Balbir Singh Sr would have jumped in joy had he been alive: daughter Sushbir

The Indian men's hockey team scripted history at Tokyo, claiming an Olympic medal after 41 years.

Published: 05th August 2021 06:30 PM  |   Last Updated: 05th August 2021 06:30 PM   |  A+A-

Indian hockey legend Balbir Singh Sr

Indian hockey legend Balbir Singh Sr (Photo | PTI)


CHANDIGARH: Hockey legend Balbir Singh Sr lived his life for the sport and would have jumped in joy had he been alive to witness the national team's historic bronze-medal winning feat at Tokyo Olympics, his daughter Sushbir Kaur said on Thursday.

The Indian men's hockey team scripted history at Tokyo, claiming an Olympic medal after 41 years, following a thrilling 5-4 win over a plucky Germany in the bronze medal play-off.

"He would have been very happy. He would have jumped in joy," Kaur told PTI.

"When our family was watching the match on TV, I turned around and looked at the chair where he used to sit with us and watch every match involving Indian hockey team.

"He used to keenly watch the game and enjoy exciting moments. He lived his life for hockey. For him, the national flag and tricolour were his life."

Balbir Singh Sr, one of India's greatest hockey players who won three Olympic gold medals in a stellar career, had passed away here in May 2020 at the age of 96 after battling multiple health issues.
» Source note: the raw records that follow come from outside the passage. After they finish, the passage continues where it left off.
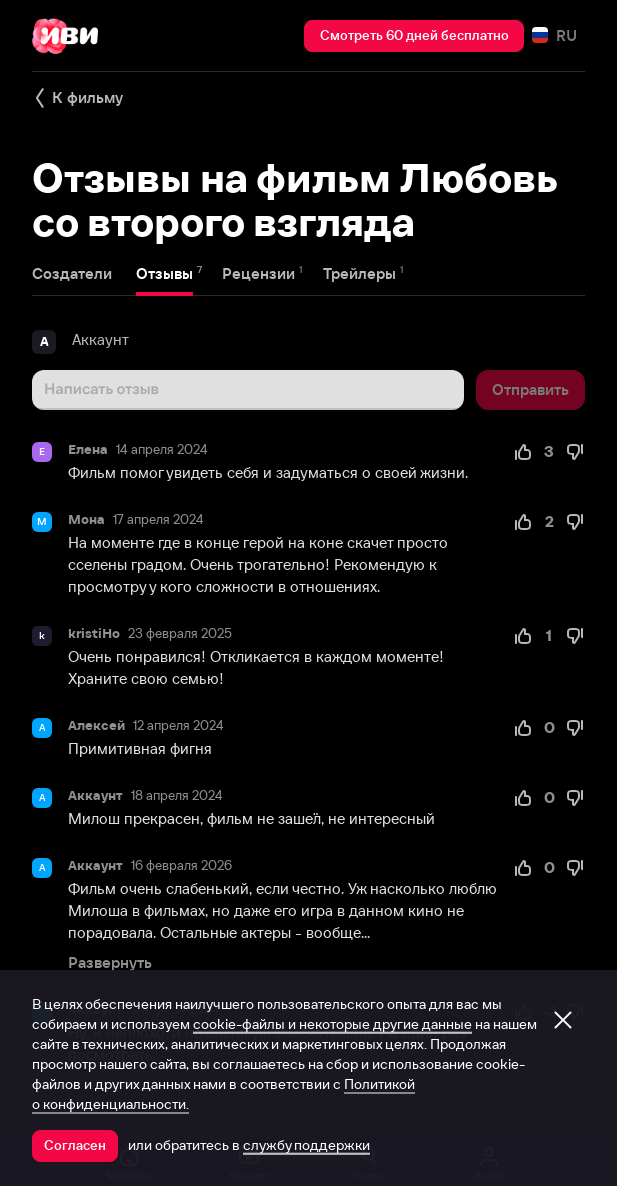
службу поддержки (306, 1145)
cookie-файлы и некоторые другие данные (332, 1024)
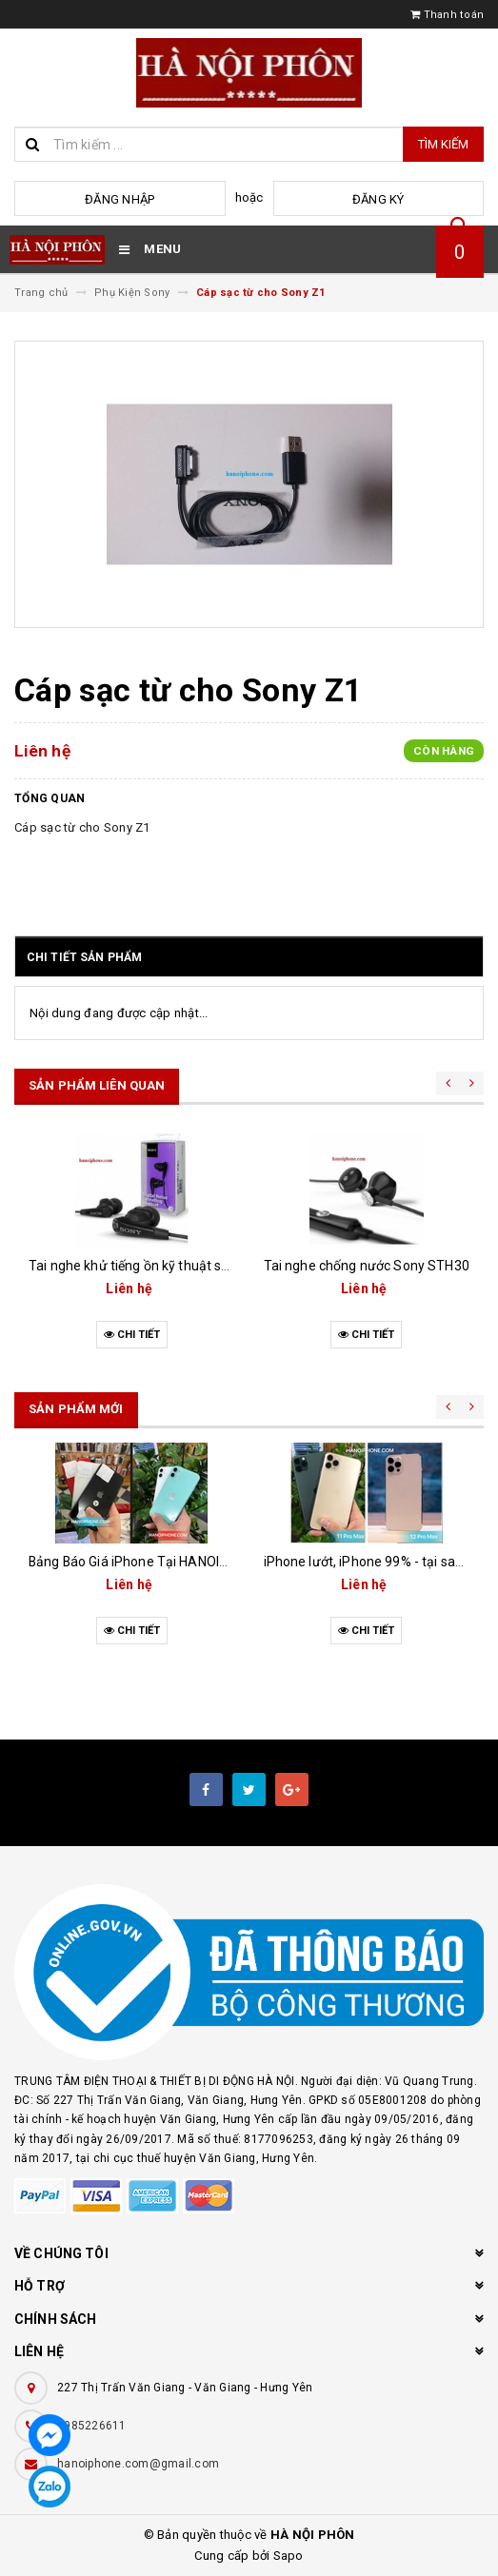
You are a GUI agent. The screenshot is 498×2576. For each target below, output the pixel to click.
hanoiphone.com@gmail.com (138, 2463)
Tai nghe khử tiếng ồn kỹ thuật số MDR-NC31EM (173, 1265)
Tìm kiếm (443, 144)
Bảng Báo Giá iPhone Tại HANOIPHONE (146, 1561)
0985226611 (92, 2425)
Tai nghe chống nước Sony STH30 (366, 1265)
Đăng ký (378, 199)
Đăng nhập (119, 199)
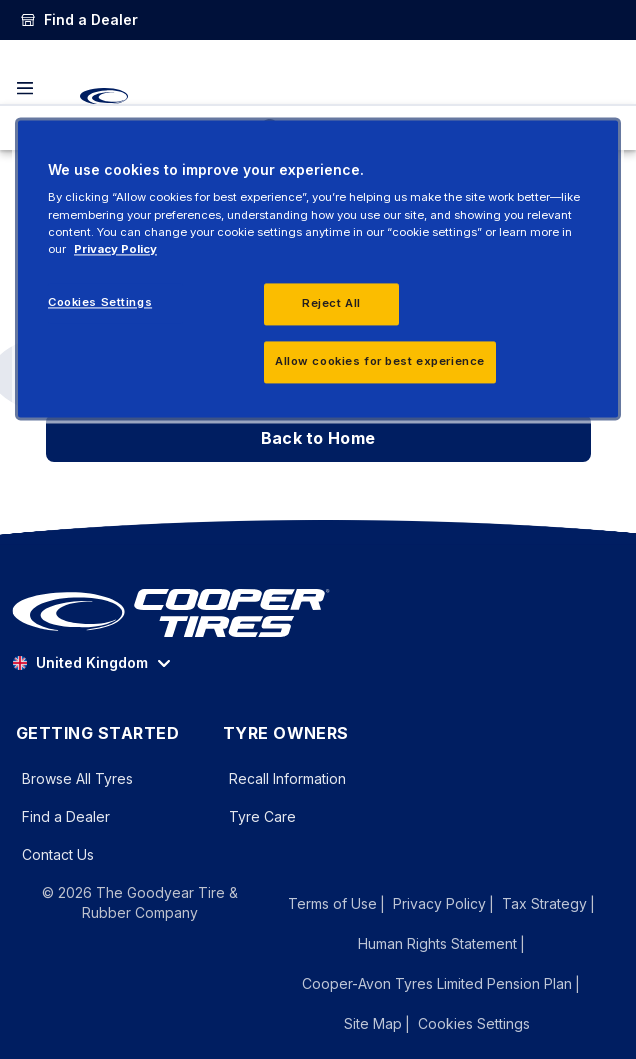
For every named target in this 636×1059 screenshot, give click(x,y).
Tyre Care (262, 816)
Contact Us (58, 854)
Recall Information (287, 778)
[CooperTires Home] (104, 96)
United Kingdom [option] (80, 662)
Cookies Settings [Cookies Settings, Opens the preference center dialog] (100, 302)
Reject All (331, 303)
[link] (79, 20)
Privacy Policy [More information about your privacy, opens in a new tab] (115, 249)
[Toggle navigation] (25, 88)
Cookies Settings (474, 1024)
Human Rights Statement (437, 943)
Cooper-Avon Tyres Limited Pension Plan (437, 983)
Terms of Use (332, 903)
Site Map (373, 1023)
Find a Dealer (66, 816)
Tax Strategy (544, 903)
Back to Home (318, 438)
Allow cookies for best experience (380, 361)
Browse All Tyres (77, 778)
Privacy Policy (439, 903)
While the Indian men's team claimed a bronze, its women counterparts are also one step away from returning with a medal as Rani Rampal and co faces Great Britain in the bronze medal play-off on Friday.

Kaur said: "This is a new chapter for Indian hockey. Because this will encourage budding talent. Had our performance not been good in this Olympics, it would have dealt a blow.

"If hockey gets more popular, it will attract more sponsors, which will further help the game," she added.

The Indians showed great determination as they made a memorable comeback, fighting back from a two-goal deficit to turn the match in their favour after being 1-3 down.

"The good thing in this team is that it has a very good fighting spirit and the comeback spirit is there and it does not get bowed down under pressure," Kaur said.

She recalled many interactions which her father had with the Indian hockey team members, including the junior talent from time to time.

"Whenever he used to meet budding talent, he used to tell them to work hard and win games, telling them that it will bring them honour. Dream big, aim high, work hard and think positive, he used to say. He also used to tell them that the spot at the top is always vacant," she said.

In the match, Simranjeet Singh (17th, 34th minutes), Hardik Singh (27th), Harmanpreet Singh (29th) and Rupinder Pal Singh (31st) were the goal getters for India.

Kaur recalled that during a hockey event many years ago, Balbir Singh Sr had met Harmanpreet and had praised him for his talent.

"At that time, Harmanpreet used to wear No 1 jersey and we told him jokingly that Balbir ji used to wear No 13 jersey and look he created records. Now, even Harmanpreet wears number 13 jersey.

"I must say that all players in the current team are very good and they have bright future ahead," she said.

One of the country's most accomplished athletes, Balbir Singh Sr was the only Indian among 16 legends chosen by the International Olympic Committee across modern Olympic history.

His world record for most goals scored by an individual in the men's hockey final of the Olympics still remains unbeaten.

He had scored five goals in India's 6-1 victory over the Netherlands in the gold medal match of the 1952 Helsinki Games.

He was conferred with the Padma Shri in 1957.

That was the first time an athlete was conferred the prestigious civilian honour.

Singh's three Olympic gold medals came in London (1948), Helsinki (1952) as vice-captain, and Melbourne (1956) as captain.

He was also the manager of India's only World Cup-winning side in 1975.